L.A. lawmakers sign off on $9.2-billion budget
The Los Angeles City Council voted Thursday to approve a $9.2-billion spending plan for the coming fiscal year, striking a last-minute deal that ensures funding for street safety initiatives as well as the repair of badly damaged roads.
The budget contains about $24 million for Vision Zero, a program designed to eliminate traffic deaths in L.A. by 2025, according to chief legislative analyst Sharon Tso. The council allotted more than $33 million to fix city streets that have received a D or F ranking, she said.
The compromise, lawmakers said, will allow the city to begin addressing two competing needs.
“It’s been unfortunate that the debate has somewhat devolved into this binary choice — that it’s either street reconstruction or it’s Vision Zero,” said Councilman Paul Krekorian, who heads the Budget and Finance Committee. “It’s my contention that there is a significant overlap of mission between those two.”
In fact, some corridors slated for major repairs also will receive Vision Zero safety improvements, such as upgraded intersections.
The plan for street spending was by far the most contentious topic in this year’s deliberations over Mayor Eric Garcetti’s budget proposal, which covers the 2017-2018 fiscal year.

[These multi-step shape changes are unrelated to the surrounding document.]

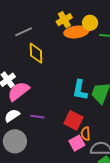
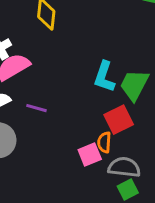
red square: (73, 120) -> (119, 120), moved, turned 30

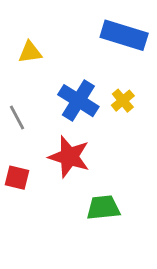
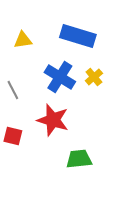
blue rectangle: (124, 35) -> (78, 36), moved

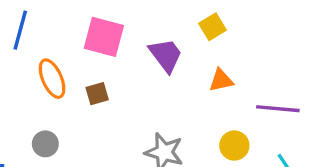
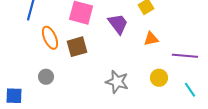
brown square: (97, 94) -> (77, 47), size x1.5

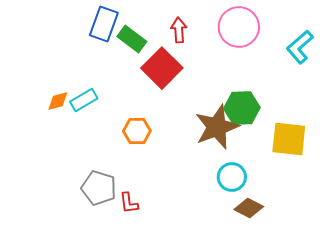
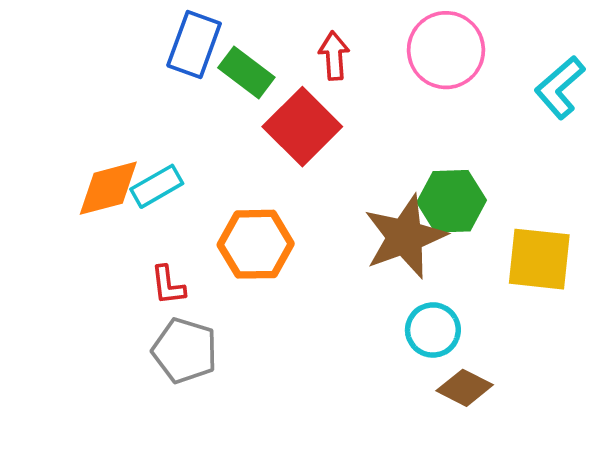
orange diamond: (58, 101) -> (108, 188), size x1.6
orange hexagon: (137, 131) -> (256, 244), size x1.4
red L-shape: (129, 203) -> (168, 285), moved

As part of Thursday’s budget vote, the council also agreed to:
• Hire an additional 75 firefighters.
• Place $10 million into a fund that could be tapped later in the year to pay for police overtime.
• Spend $176 million on homelessness programs — billed as the largest amount in city history, thanks to dedicated revenue from Measure HHH, the property tax increase passed by voters in November.
Los Angeles is expected to face a structural deficit — a gap between spending and revenue — in each of the next few years. And, officials warned, balancing the budget could become even more difficult.
Two city employee pension boards will meet this summer to consider reducing their investment earnings assumptions. If they scale back by a quarter percent, the general fund budget — which pays for basic services — will be saddled with an additional $100 million in yearly retirement costs.
Much of the spending increase in the upcoming budget will be covered by funds generated through Measure M, the transportation tax voters approved last fall. That money, and the arrival of new state gas tax revenue, set off a debate among council members over how transportation funds should be divvied up.
Garcetti released a budget last month calling for a major expansion in spending on Vision Zero. But the council’s Budget and Finance Committee last week recommended that funding for the program be moved into the city’s “unappropriated balance” — a pot of money where specific spending decisions are made at a later date.
Council members Mike Bonin and Nury Martinez protested that move, as did advocates for safer pedestrian crossings, bicycle lanes and other street safety improvements. They argued that Garcetti and council members were going back on a promise to seriously address the city’s traffic fatalities, which increased 43% last year.
“We said we wanted to put real resources into ensuring that people did not die on their way to school,” said Martinez, who represents part of the San Fernando Valley. “This budget as presented to us ... didn’t have that commitment, and I was very alarmed by it.”
The council reversed course this week, allocating funds to specific Vision Zero programs such as bus stop security lighting and traffic signals. Bonin welcomed the move, saying the council had allocated $27.2 million for various street safety initiatives.
Matt Szabo, Garcetti’s deputy chief of staff, said the budget approved by the council “delivers on the promises made to voters when they raised taxes to fix the roads and solve the homeless crisis.”
“This was never about picking winners and losers,” he said. “The mayor proposed a budget that fixes our streets and makes them safer, and that’s what the council ultimately adopted.”